Editorial alerta para avanços pontuais e lacunas profundas na atenção especializada
Revista Saúde em Debate, Cebes
O novo editorial da revista Saúde em Debate (v.49, n.146), escrito por Alcides Silva de Miranda, Ana Maria Costa, Maria Lucia Frizon Rizzotto e Lenaura de Vasconcelos Costa Lobato, analisa de forma detalhada o programa governamental Mais Especialistas (ou “Mais Acesso a Especialistas”).

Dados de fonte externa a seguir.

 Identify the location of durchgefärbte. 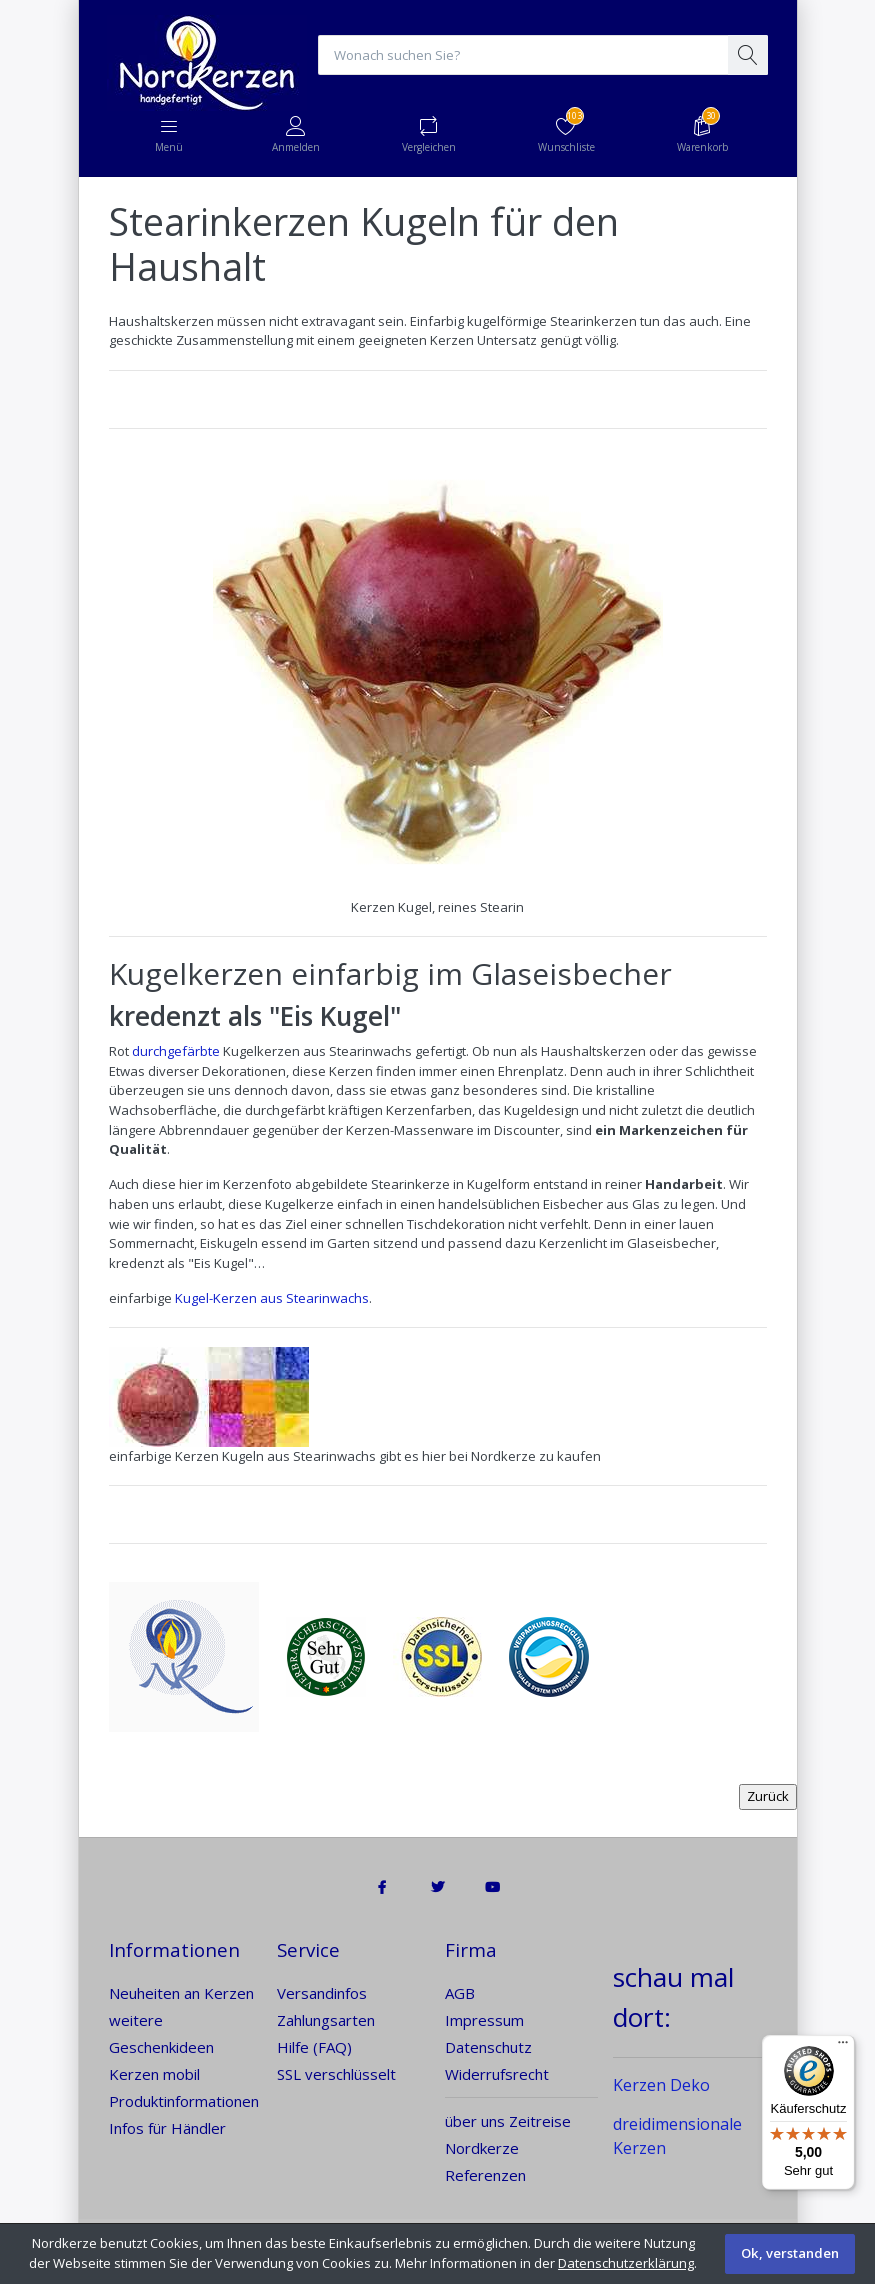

O texto reconhece que a iniciativa responde a uma urgência real do Sistema Único de Saúde (SUS): a redução das filas e das desigualdades no acesso a consultas, exames e procedimentos especializados.
Ao mesmo tempo, adverte que o programa, isoladamente, funciona como um “curativo de curto prazo” que não enfrenta as doenças crônicas que atravessam a atenção especializada no Brasil. A revista é uma publicação científica do Centro Brasileiro de Estudos de Saúde (Cebes).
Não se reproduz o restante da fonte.